### PROBLEM STATEMENT
Pick out each line below containing "text".

====

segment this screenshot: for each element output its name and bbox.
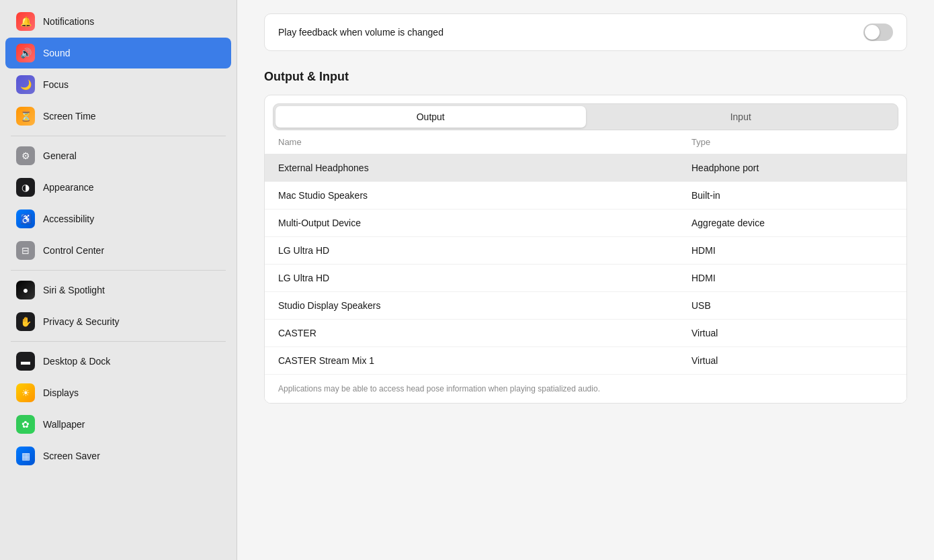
sidebar-item-desktop-dock[interactable]: ▬Desktop & Dock: [5, 346, 231, 377]
device-type: HDMI: [691, 245, 893, 256]
sidebar-item-label-screen-time: Screen Time: [43, 111, 96, 122]
sidebar-item-label-notifications: Notifications: [43, 16, 94, 27]
sidebar-item-label-sound: Sound: [43, 48, 70, 58]
sidebar-divider-3: [11, 341, 226, 342]
device-type: Aggregate device: [691, 218, 893, 228]
table-header-type: Type: [691, 137, 893, 147]
sidebar-item-privacy[interactable]: ✋Privacy & Security: [5, 306, 231, 337]
device-table: NameType External HeadphonesHeadphone po…: [265, 130, 906, 403]
sidebar-item-label-control-center: Control Center: [43, 245, 104, 256]
screen-saver-icon: ▦: [16, 447, 35, 465]
toggle-label: Play feedback when volume is changed: [278, 27, 443, 38]
control-center-icon: ⊟: [16, 241, 35, 260]
sidebar-item-label-privacy: Privacy & Security: [43, 316, 120, 327]
device-name: CASTER: [278, 328, 691, 338]
sidebar-item-displays[interactable]: ☀Displays: [5, 377, 231, 408]
table-row[interactable]: LG Ultra HDHDMI: [265, 265, 906, 292]
table-row[interactable]: Mac Studio SpeakersBuilt-in: [265, 182, 906, 209]
device-name: CASTER Stream Mix 1: [278, 355, 691, 366]
desktop-dock-icon: ▬: [16, 352, 35, 371]
sidebar-item-notifications[interactable]: 🔔Notifications: [5, 6, 231, 37]
table-row[interactable]: CASTER Stream Mix 1Virtual: [265, 347, 906, 374]
sidebar-item-label-accessibility: Accessibility: [43, 214, 94, 224]
tab-output[interactable]: Output: [275, 106, 586, 128]
sidebar-item-label-focus: Focus: [43, 79, 69, 90]
table-row[interactable]: CASTERVirtual: [265, 320, 906, 347]
sidebar-divider: [11, 136, 226, 136]
siri-spotlight-icon: ●: [16, 281, 35, 299]
sidebar-divider-2: [11, 270, 226, 271]
device-name: Mac Studio Speakers: [278, 190, 691, 201]
device-type: Virtual: [691, 328, 893, 338]
sidebar-item-siri-spotlight[interactable]: ●Siri & Spotlight: [5, 275, 231, 306]
output-input-section: OutputInput NameType External Headphones…: [264, 95, 907, 404]
sidebar-item-screen-time[interactable]: ⏳Screen Time: [5, 101, 231, 132]
device-name: LG Ultra HD: [278, 245, 691, 256]
general-icon: ⚙: [16, 146, 35, 165]
table-row[interactable]: Studio Display SpeakersUSB: [265, 292, 906, 320]
sidebar: 🔔Notifications🔊Sound🌙Focus⏳Screen Time⚙G…: [0, 0, 237, 560]
sidebar-item-screen-saver[interactable]: ▦Screen Saver: [5, 440, 231, 471]
accessibility-icon: ♿: [16, 209, 35, 228]
table-row[interactable]: External HeadphonesHeadphone port: [265, 154, 906, 182]
screen-time-icon: ⏳: [16, 107, 35, 126]
privacy-icon: ✋: [16, 312, 35, 331]
device-name: External Headphones: [278, 162, 691, 173]
sidebar-item-label-general: General: [43, 150, 77, 161]
output-input-tabs: OutputInput: [273, 103, 898, 130]
sound-icon: 🔊: [16, 44, 35, 62]
sidebar-item-label-screen-saver: Screen Saver: [43, 451, 100, 461]
device-type: Headphone port: [691, 162, 893, 173]
table-body: External HeadphonesHeadphone portMac Stu…: [265, 154, 906, 374]
footer-note: Applications may be able to access head …: [265, 374, 906, 403]
device-name: LG Ultra HD: [278, 273, 691, 283]
focus-icon: 🌙: [16, 75, 35, 94]
wallpaper-icon: ✿: [16, 415, 35, 434]
toggle-row: Play feedback when volume is changed: [264, 13, 907, 51]
sidebar-item-label-displays: Displays: [43, 387, 79, 398]
sidebar-item-accessibility[interactable]: ♿Accessibility: [5, 203, 231, 234]
table-header: NameType: [265, 130, 906, 154]
sidebar-item-wallpaper[interactable]: ✿Wallpaper: [5, 409, 231, 440]
main-content: Play feedback when volume is changed Out…: [237, 0, 934, 560]
sidebar-item-sound[interactable]: 🔊Sound: [5, 38, 231, 68]
device-name: Multi-Output Device: [278, 218, 691, 228]
output-input-header: Output & Input: [264, 70, 907, 84]
device-type: Virtual: [691, 355, 893, 366]
table-row[interactable]: Multi-Output DeviceAggregate device: [265, 209, 906, 237]
sidebar-item-control-center[interactable]: ⊟Control Center: [5, 235, 231, 266]
sidebar-item-label-desktop-dock: Desktop & Dock: [43, 356, 110, 367]
device-type: Built-in: [691, 190, 893, 201]
notifications-icon: 🔔: [16, 12, 35, 31]
sidebar-item-general[interactable]: ⚙General: [5, 140, 231, 171]
device-name: Studio Display Speakers: [278, 300, 691, 311]
device-type: USB: [691, 300, 893, 311]
tab-input[interactable]: Input: [586, 106, 896, 128]
sidebar-item-label-wallpaper: Wallpaper: [43, 419, 85, 430]
volume-feedback-toggle[interactable]: [863, 24, 893, 41]
sidebar-item-appearance[interactable]: ◑Appearance: [5, 172, 231, 203]
table-row[interactable]: LG Ultra HDHDMI: [265, 237, 906, 265]
table-header-name: Name: [278, 137, 691, 147]
displays-icon: ☀: [16, 383, 35, 402]
sidebar-item-label-appearance: Appearance: [43, 182, 94, 193]
device-type: HDMI: [691, 273, 893, 283]
appearance-icon: ◑: [16, 178, 35, 197]
sidebar-item-label-siri-spotlight: Siri & Spotlight: [43, 285, 105, 295]
sidebar-item-focus[interactable]: 🌙Focus: [5, 69, 231, 100]
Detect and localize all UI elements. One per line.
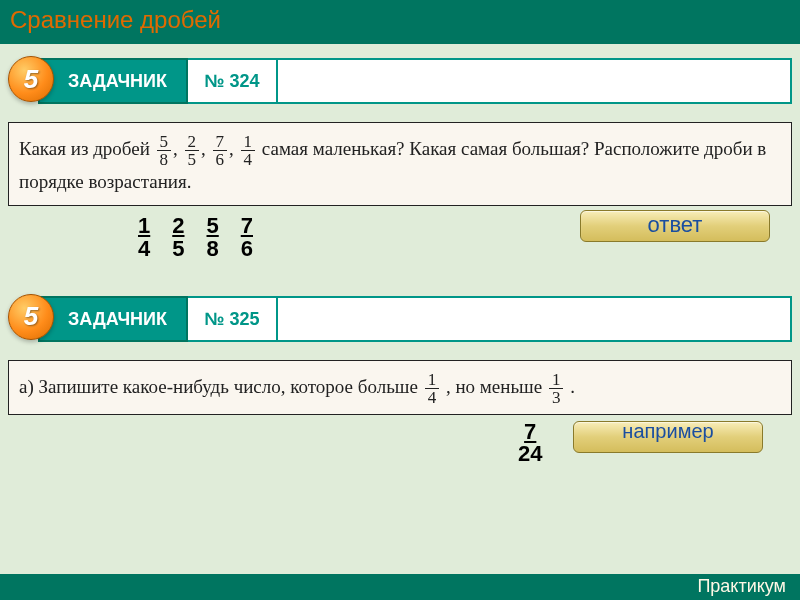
task1-text-pre: Какая из дробей	[19, 138, 155, 159]
task1-answer-row: 14 25 58 76 ответ	[18, 214, 782, 260]
task2-text-suffix: .	[570, 376, 575, 397]
ans-frac-3: 76	[241, 214, 253, 260]
example-frac: 7 24	[518, 421, 542, 466]
footer-text: Практикум	[697, 576, 786, 596]
task1-number-label: № 324	[188, 58, 278, 104]
task2-example-row: 7 24 например	[18, 419, 782, 489]
task1-problem: Какая из дробей 58, 25, 76, 14 самая мал…	[8, 122, 792, 206]
task1-frac-1: 25	[185, 133, 200, 168]
task1-header: 5 ЗАДАЧНИК № 324	[8, 58, 792, 104]
task1-answer-fracs: 14 25 58 76	[138, 214, 253, 260]
ans-frac-1: 25	[172, 214, 184, 260]
badge-number-2: 5	[24, 301, 38, 332]
task2-frac-1: 14	[425, 371, 440, 406]
task2-header: 5 ЗАДАЧНИК № 325	[8, 296, 792, 342]
example-button[interactable]: например	[573, 421, 763, 453]
task1-header-fill	[278, 58, 792, 104]
task2-source-label: ЗАДАЧНИК	[38, 296, 188, 342]
task2-frac-2: 13	[549, 371, 564, 406]
task1-labels: ЗАДАЧНИК № 324	[38, 58, 278, 104]
task1-source-label: ЗАДАЧНИК	[38, 58, 188, 104]
task1-frac-2: 76	[213, 133, 228, 168]
task2-text-pre: а) Запишите какое-нибудь число, которое …	[19, 376, 423, 397]
answer-button[interactable]: ответ	[580, 210, 770, 242]
task1-frac-0: 58	[157, 133, 172, 168]
ans-frac-2: 58	[207, 214, 219, 260]
task2-text-mid: , но меньше	[446, 376, 547, 397]
task1-frac-3: 14	[241, 133, 256, 168]
badge-number: 5	[24, 64, 38, 95]
header-bar: Сравнение дробей	[0, 0, 800, 44]
ans-frac-0: 14	[138, 214, 150, 260]
task2-labels: ЗАДАЧНИК № 325	[38, 296, 278, 342]
grade-badge: 5	[8, 56, 54, 102]
task2-number-label: № 325	[188, 296, 278, 342]
page-title: Сравнение дробей	[10, 6, 790, 34]
grade-badge-2: 5	[8, 294, 54, 340]
task2-header-fill	[278, 296, 792, 342]
task2-problem: а) Запишите какое-нибудь число, которое …	[8, 360, 792, 415]
footer-bar: Практикум	[0, 574, 800, 600]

====

### TASK OUTPUT
task1-text-pre: Какая из дробей	[19, 138, 155, 159]
task2-text-suffix: .	[570, 376, 575, 397]
footer-text: Практикум	[697, 576, 786, 596]
task2-text-pre: а) Запишите какое-нибудь число, которое …	[19, 376, 423, 397]
task2-text-mid: , но меньше	[446, 376, 547, 397]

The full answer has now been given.